Hepatitis B Transmittal

My college roommate just told me that she has hepatitis B. Unfortunately, I have also discovered that she has used my razor. She claims that she's not contagious, but I've heard otherwise. Who is right?

Actually, despite what anyone claims to the contrary, hepatitis B is indeed contagious. Like HIV, this virus is transmitted through contact with body fluids. It has been found in blood, saliva, semen, vaginal secretions, and breast milk. It can be transmitted through blood transfusions, sex, needle sharing with IV drug use, and yes, possibly razors, too. In fact, official recommendations for avoiding transmission include not even sharing toothbrushes, as brushing does cause microscopic tears in the gums and organisms can enter the bloodstream. All personal items should be separate. Hand washing after any exposure to body fluids can also minimize risk.

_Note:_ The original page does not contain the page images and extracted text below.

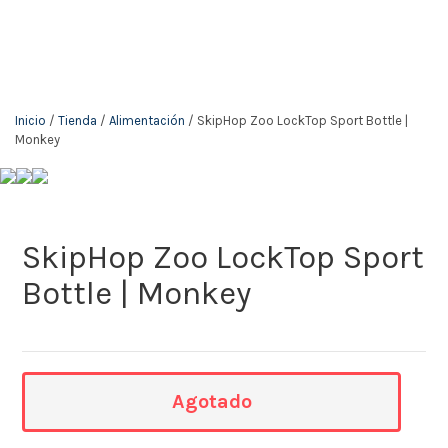
The KidStore
Inicio
/
Tienda
/
Alimentación
/ SkipHop Zoo LockTop Sport Bottle |
Monkey
SkipHop Zoo LockTop Sport
Bottle | Monkey
Agotado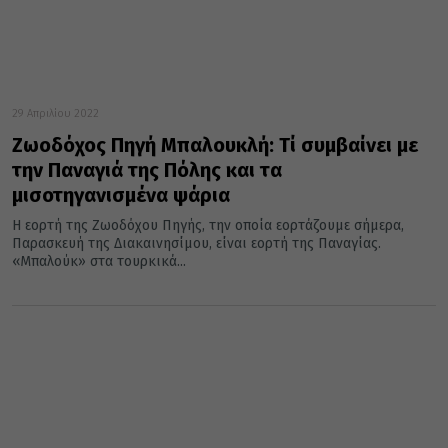
29 Απριλίου 2022
Ζωοδόχος Πηγή Μπαλουκλή: Τί συμβαίνει με
την Παναγιά της Πόλης και τα
μισοτηγανισμένα ψάρια
Η εορτή της Ζωοδόχου Πηγής, την οποία εορτάζουμε σήμερα,
Παρασκευή της Διακαινησίμου, είναι εορτή της Παναγίας.
«Μπαλούκ» στα τουρκικά...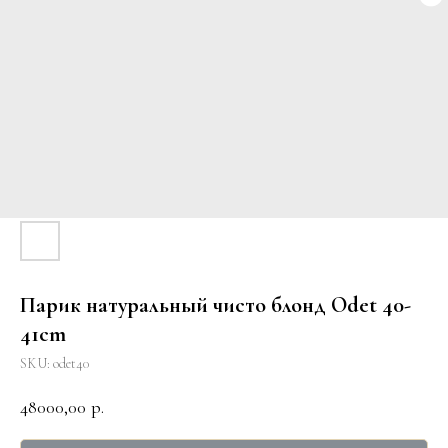
Парик натуральный чисто блонд Odet 40-
41cm
SKU:
odet40
48000,00
р.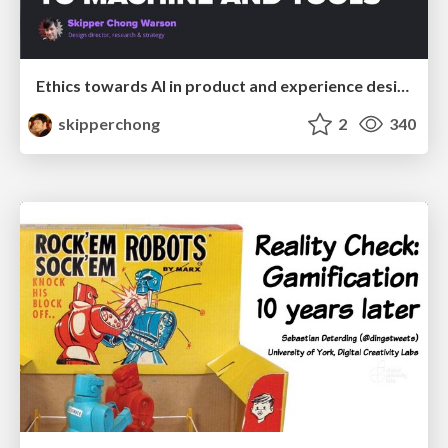
Ethics towards AI in product and experience design
skipperchong
2
340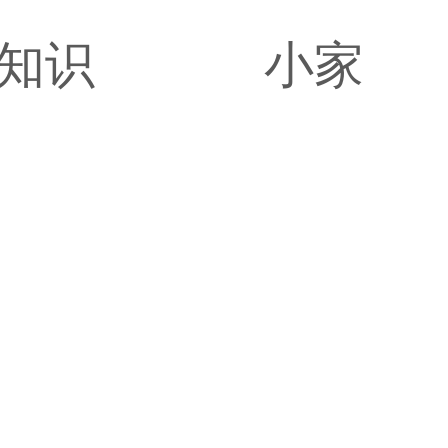
知识
小家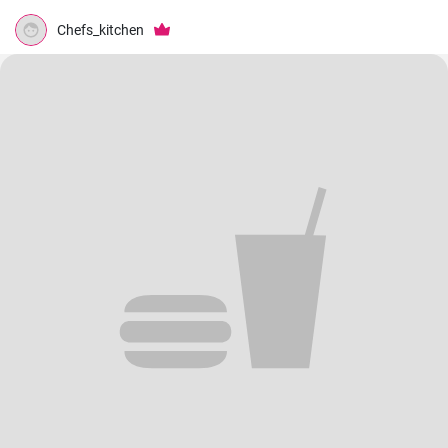
Chefs_kitchen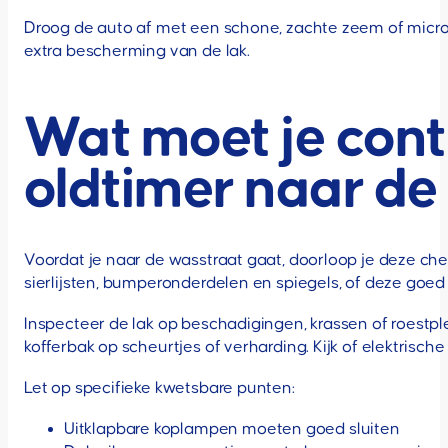
Droog de auto af met een schone, zachte zeem of micr
extra bescherming van de lak.
Wat moet je cont
oldtimer naar de
Voordat je naar de wasstraat gaat, doorloop je deze che
sierlijsten, bumperonderdelen en spiegels, of deze goed 
Inspecteer de lak op beschadigingen, krassen of roestp
kofferbak op scheurtjes of verharding. Kijk of elektrisch
Let op specifieke kwetsbare punten:
Uitklapbare koplampen moeten goed sluiten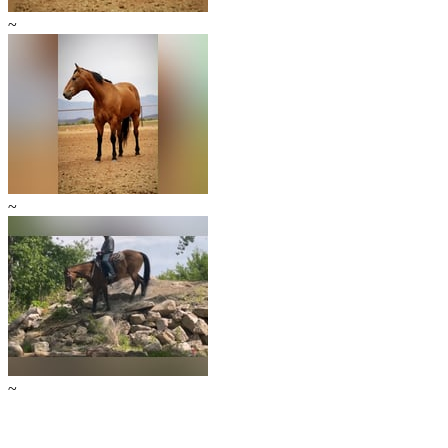
~
~
~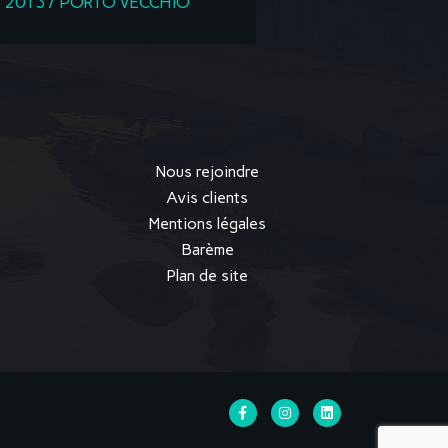
20137 PORTO VECCHIO
Nous rejoindre
Avis clients
Mentions légales
Barème
Plan de site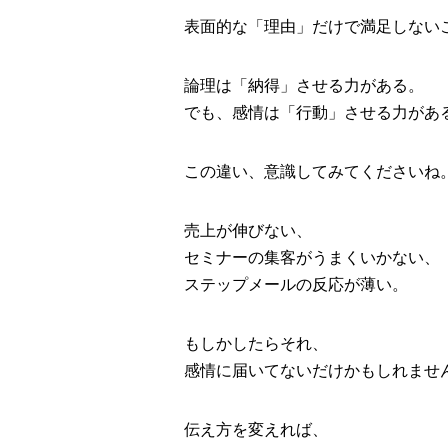
表面的な「理由」だけで満足しない
論理は「納得」させる力がある。
でも、感情は「行動」させる力があ
この違い、意識してみてくださいね
売上が伸びない、
セミナーの集客がうまくいかない、
ステップメールの反応が薄い。
もしかしたらそれ、
感情に届いてないだけかもしれませ
伝え方を変えれば、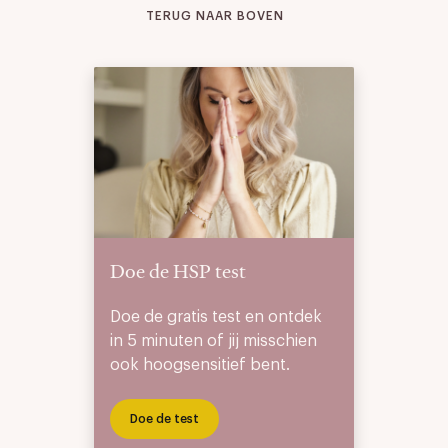
TERUG NAAR BOVEN
Doe de HSP test
Doe de gratis test en ontdek
in 5 minuten of jij misschien
ook hoogsensitief bent.
Doe de test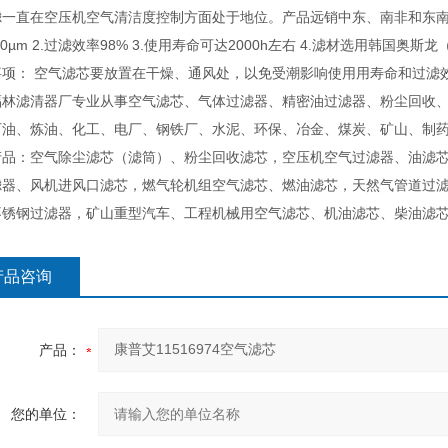
一直在空压机空气清洁度控制方面处于地位。产品远销中东、南非和东南亚。 
10µm 2.过滤效率98% 3.使用寿命可达2000h左右 4.滤材选用韩国奥斯龙
事项： 空气滤芯要放置在干燥、通风处，以免受潮影响使用用寿命和过滤
福林滤清器厂专业从事空气滤芯、气体过滤器、精密油过滤器、粉尘回收
石油、炼油、化工、电厂、钢铁厂、水泥、环保、冶金、煤炭、矿山、制
产品：空气除尘滤芯（滤筒）、粉尘回收滤芯，空压机空气过滤器、油滤
滤器、风机进风口滤芯，燃气轮机组空气滤芯、燃油滤芯，天然气管道过
不锈钢过滤器，矿山重型汽车、工程机械用空气滤芯、机油滤芯、柴油滤
产品咨询
产品：
您的单位：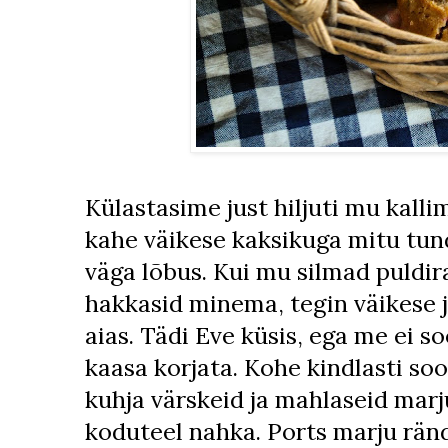
Külastasime just hiljuti mu kall
kahe väikese kaksikuga mitu tund
väga lõbus. Kui mu silmad puldira
hakkasid minema, tegin väikese j
aias. Tädi Eve küsis, ega me ei s
kaasa korjata. Kohe kindlasti soo
kuhja värskeid ja mahlaseid mar
koduteel nahka. Ports marju rä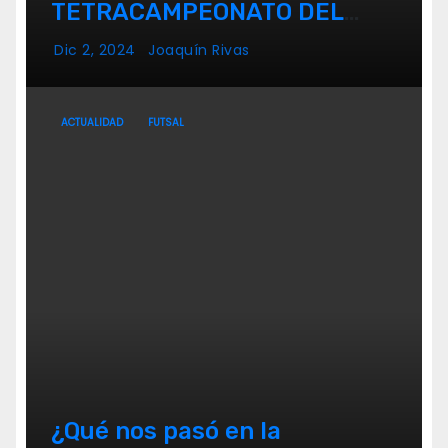
TETRACAMPEONATO DEL
FUTSAL FEMENINO
Dic 2, 2024
Joaquín Rivas
ACTUALIDAD
FUTSAL
¿Qué nos pasó en la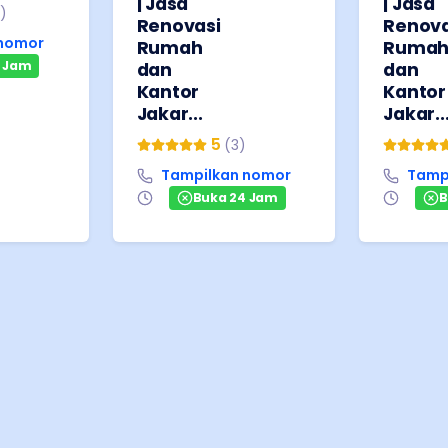
| Jasa
| Jasa
)
Renovasi
Renova
 nomor
Rumah
Ruma
4 Jam
dan
dan
Kantor
Kantor
Jakar...
Jakar..
5
(
3
)
Tampilkan nomor
Tamp
Buka 24 Jam
B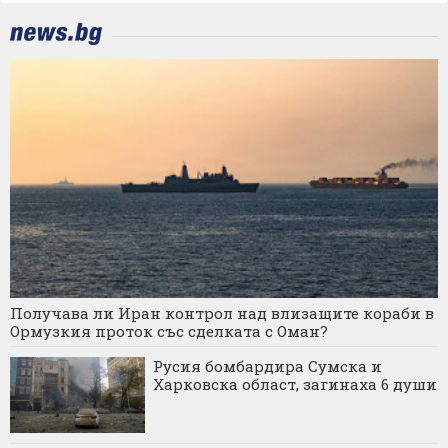
Получава ли Иран контрол над влизащите кораби в
Ормузкия проток със сделката с Оман?
Русия бомбардира Сумска и
Харковска област, загинаха 6 души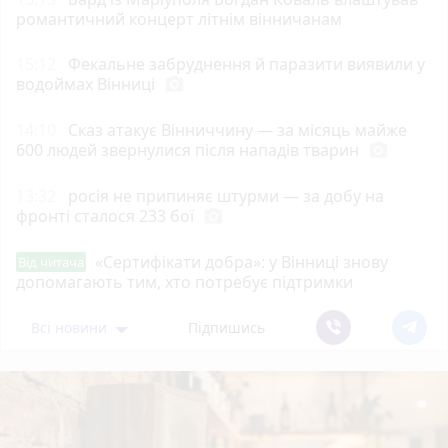
романтичний концерт літнім вінничанам
15:12
Фекальне забруднення й паразити виявили у
водоймах Вінниці
photo_camera
14:10
Сказ атакує Вінниччину — за місяць майже
600 людей звернулися після нападів тварин
photo_camera
13:32
росія не припиняє штурми — за добу на
фронті сталося 233 бої
photo_camera
«Сертифікати добра»: у Вінниці знову
Від читача
допомагають тим, хто потребує підтримки
Всі новини
Підпишись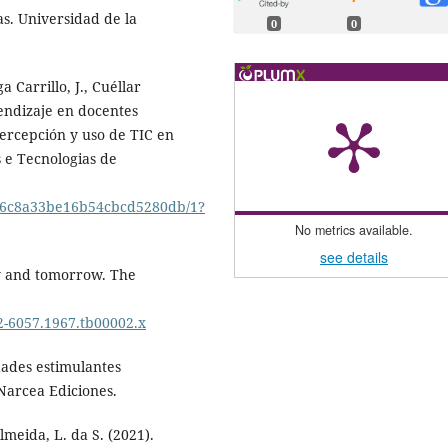
as. Universidad de la
0
0
a Carrillo, J., Cuéllar
prendizaje en docentes
percepción y uso de TIC en
s e Tecnologias de
d6c8a33be16b54cbcd5280db/1?
No metrics available.
see details
day and tomorrow. The
62-6057.1967.tb00002.x
dades estimulantes
 Narcea Ediciones.
lmeida, L. da S. (2021).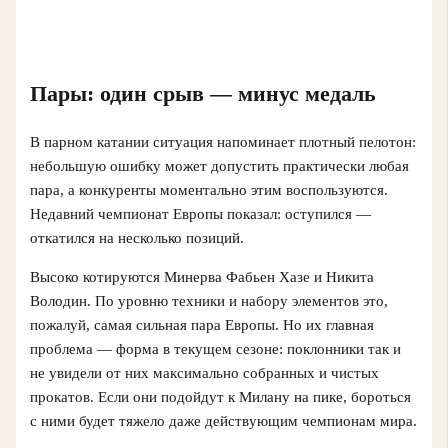
Пары: один срыв — минус медаль
В парном катании ситуация напоминает плотный пелотон:
небольшую ошибку может допустить практически любая
пара, а конкуренты моментально этим воспользуются.
Недавний чемпионат Европы показал: оступился —
откатился на несколько позиций.
Высоко котируются Минерва Фабьен Хазе и Никита
Володин. По уровню техники и набору элементов это,
пожалуй, самая сильная пара Европы. Но их главная
проблема — форма в текущем сезоне: поклонники так и
не увидели от них максимально собранных и чистых
прокатов. Если они подойдут к Милану на пике, бороться
с ними будет тяжело даже действующим чемпионам мира.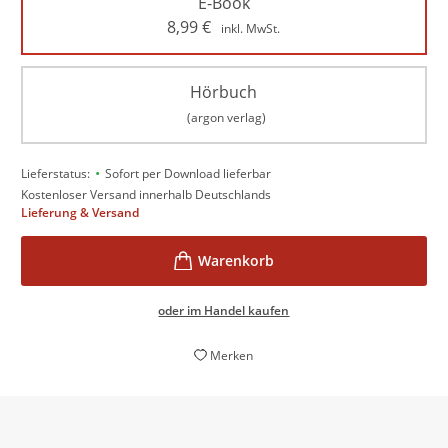
E-Book
8,99
€
inkl. MwSt.
Hörbuch
(argon verlag)
•
Lieferstatus:
Sofort per Download lieferbar
Kostenloser Versand innerhalb Deutschlands
Lieferung & Versand
oder im Handel kaufen
Merken
entwickelt der ruhige, zuweilen fast poetische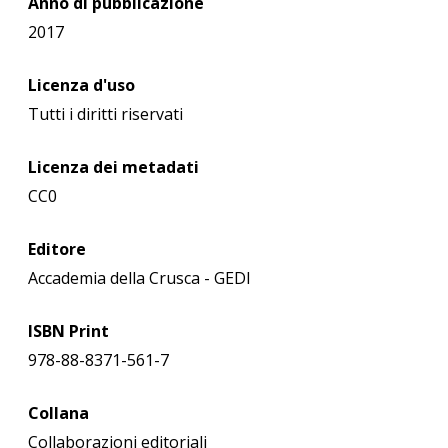
Anno di pubblicazione
2017
Licenza d'uso
Tutti i diritti riservati
Licenza dei metadati
CC0
Editore
Accademia della Crusca - GEDI
ISBN Print
978-88-8371-561-7
Collana
Collaborazioni editoriali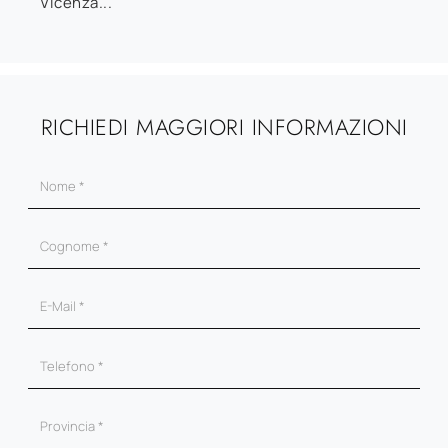
Vicenza...
RICHIEDI MAGGIORI INFORMAZIONI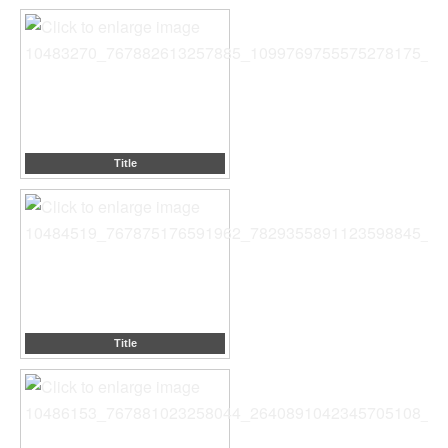
Title
Title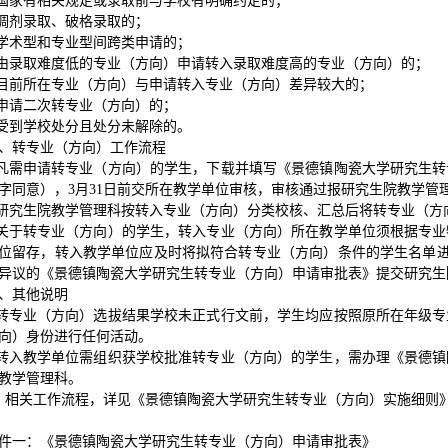
国家有相关规定或录取前与学校有明确约定的；
调剂录取、破格录取的；
学术型和专业型间跨类申请的；
由录取难度低的专业（方向）申请转入录取难度高的专业（方向）的；
目前所在专业（方向）与申请转入专业（方向）差异较大的；
申请二次转专业（方向）的；
受到学校处分且处分未解除的。
、转专业（方向）工作流程
.凡需申请转专业（方向）的学生，下载并填写《景德镇陶瓷大学研究生
字同意），3月31日前交所在教学单位审核，审核通过报研究生院教学管
.研究生院教学管理科按转入专业（方向）分类校核、汇总后将转专业（方
.关于转专业（方向）的学生，转入专业（方向）所在教学单位须根据专
位留存，转入教学单位应及时将拟符合转专业（方向）条件的学生名单进行公示
异议的《景德镇陶瓷大学研究生转专业（方向）申请审批表》提交研究生
、其他说明
.转专业（方向）选拔结果学校未正式行文前，学生均应按照原所在年级
向）身份进行任何活动。
.转入教学单位需组织获学校批准转专业（方向）的学生，需办理《景德
教学管理科。
、相关工作流程，详见《景德镇陶瓷大学研究生转专业（方向）实施细则
件一：《景德镇陶瓷大学研究生转专业（方向）申请审批表》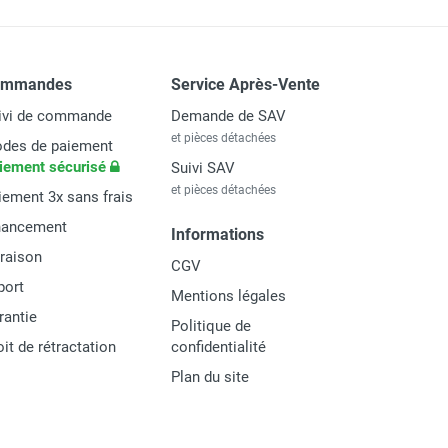
ommandes
Service Après-Vente
ivi de commande
Demande de SAV
et pièces détachées
des de paiement
iement sécurisé
Suivi SAV
et pièces détachées
iement 3x sans frais
nancement
Informations
vraison
CGV
port
Mentions légales
rantie
Politique de
oit de rétractation
confidentialité
Plan du site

Whether or not your roomie is actually capable of infecting others is unknown as far as you can confirm. Hepatitis B can be transmitted whenever there is it present in the blood of the patient. It may be some comfort to know that only 1-2% of those with Hepatitis B become what is called asymptomatic carriers. These are people who are no longer actively sick, but are capable of infecting others.

While this may all sound pretty grim, there is certainly a bright side. For one thing, it is possible to be immunized against the disease before an exposure to it. It is even possible to avoid the disease if immunized up to two weeks after an exposure. Immunizations may be costly for now, but are readily available in doctors' offices and public health clinics alike, so it may not be a bad idea to check out the stance of one's health plan on the issue, too.

As for this specific case involving the use of a razor, while it is obviously a good idea to get tested for hepatitis B, the chances are quite slim that the disease was actually transmitted. After all, the virus causing the disease won't survive long when exposed to air. As the best advice (in addition to seeking immunization from the college health clinic), get disposable razors and hide them from that roommate . . .or perhaps even consider "going natural" and doing without the razors altogether. And hey, even when there's no disease involved, roomies since the beginning of time have done the "I would really appreciate it if you didn't use my ______" talk.

Interestingly enough, while AIDS transmission and death rates are blazed across the news on a regular basis, few people know that hepatitis is spread more frequently than its more famous cousin is. In fact, hepatitis causes more deaths each year than AIDS.